→ TASK PROMPT
Scan the data, and whenever a line contains "Galeria", copy it.

→ GIVEN DATA
------------------------

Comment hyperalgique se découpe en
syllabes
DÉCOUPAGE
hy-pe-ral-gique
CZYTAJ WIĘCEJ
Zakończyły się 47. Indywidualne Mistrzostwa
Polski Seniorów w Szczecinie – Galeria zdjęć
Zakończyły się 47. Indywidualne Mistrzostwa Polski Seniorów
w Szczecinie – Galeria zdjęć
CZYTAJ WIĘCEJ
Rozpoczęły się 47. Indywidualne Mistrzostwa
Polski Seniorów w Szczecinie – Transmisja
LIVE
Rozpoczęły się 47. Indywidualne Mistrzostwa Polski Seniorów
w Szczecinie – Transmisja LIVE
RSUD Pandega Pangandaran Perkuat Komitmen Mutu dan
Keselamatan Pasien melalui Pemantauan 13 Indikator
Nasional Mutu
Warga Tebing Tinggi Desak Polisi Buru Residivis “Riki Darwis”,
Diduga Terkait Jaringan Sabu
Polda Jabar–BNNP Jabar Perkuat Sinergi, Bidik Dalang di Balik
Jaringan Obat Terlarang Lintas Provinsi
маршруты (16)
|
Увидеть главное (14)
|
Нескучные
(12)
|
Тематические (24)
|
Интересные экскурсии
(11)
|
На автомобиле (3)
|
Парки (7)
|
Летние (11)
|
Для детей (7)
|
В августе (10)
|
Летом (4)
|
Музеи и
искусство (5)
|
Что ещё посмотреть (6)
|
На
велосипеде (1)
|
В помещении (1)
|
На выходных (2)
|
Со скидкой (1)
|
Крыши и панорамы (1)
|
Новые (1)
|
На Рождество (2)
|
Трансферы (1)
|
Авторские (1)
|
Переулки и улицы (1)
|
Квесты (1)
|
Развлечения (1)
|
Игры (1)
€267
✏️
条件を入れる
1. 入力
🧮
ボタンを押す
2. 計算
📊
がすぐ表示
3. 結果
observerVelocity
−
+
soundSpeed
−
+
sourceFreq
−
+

------------------------

→ ANSWER FOR THE TASK
Polski Seniorów w Szczecinie – Galeria zdjęć
w Szczecinie – Galeria zdjęć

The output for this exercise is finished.